Tony Lee
ML Inference Performance Engineering • GPU Serving Systems • CUDA/Triton Optimization
Professional Summary
ML inference performance engineer optimizing GPU-backed LLM serving from CUDA/Triton kernels to vLLM runtime behavior and Kubernetes capacity controls, with recent work on KV-cache limits, latency/cost tradeoffs, autoscaling/admission control, H200 Tensor Core matmul tuning, RMSNorm bandwidth profiling, and decode-step replay.
Selected Projects
GPU Inference Decision Lab (AWS EKS + Karpenter + vLLM)

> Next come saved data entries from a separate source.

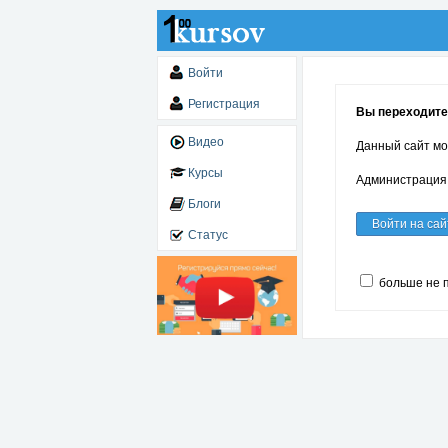
Войти
Регистрация
Вы переходите 
Видео
Данный сайт мо
Курсы
Администрация 
Блоги
Войти на сай
Статус
больше не 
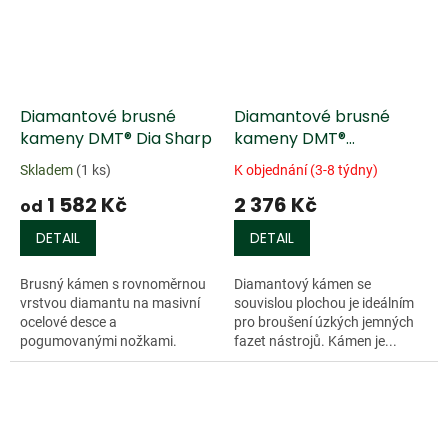
Diamantové brusné
Diamantové brusné
kameny DMT® Dia Sharp
kameny DMT®
Whetstone
Skladem
(1 ks)
K objednání (3-8 týdny)
1 582 Kč
2 376 Kč
od
DETAIL
DETAIL
Brusný kámen s rovnoměrnou
Diamantový kámen se
vrstvou diamantu na masivní
souvislou plochou je ideálním
ocelové desce a
pro broušení úzkých jemných
pogumovanými nožkami.
fazet nástrojů. Kámen je...
Vhodný pro nástroje se...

- Built an AWS EKS/vLLM inference performance lab that turns KV-cache/context-length behavior, autoscaling, admission control, scheduler/quantization probes, useful-work cost, and failure-mitigation drills into supported, rejected, or pending architecture evidence.
- Measured burst and 8192/300 long-context behavior: bounded queues preserved 100% delivery near 2s p95 for bursts, 1.20 req/s long-context traffic repeated 62.66-63.40s p95 latency, and FP8 KV was rejected after delivery fell to 47.58-69.12%.
CUDA/Triton GPU Kernel Lab (PyTorch baselines + A10G/H200)
- Built a reproducible CUDA/Triton benchmarking lab for LLM-shaped GPU primitives, comparing custom Triton kernels against PyTorch/cuBLAS baselines with correctness checks, latency percentiles, bandwidth, TFLOP/s, roofline analysis, and Nsight evidence.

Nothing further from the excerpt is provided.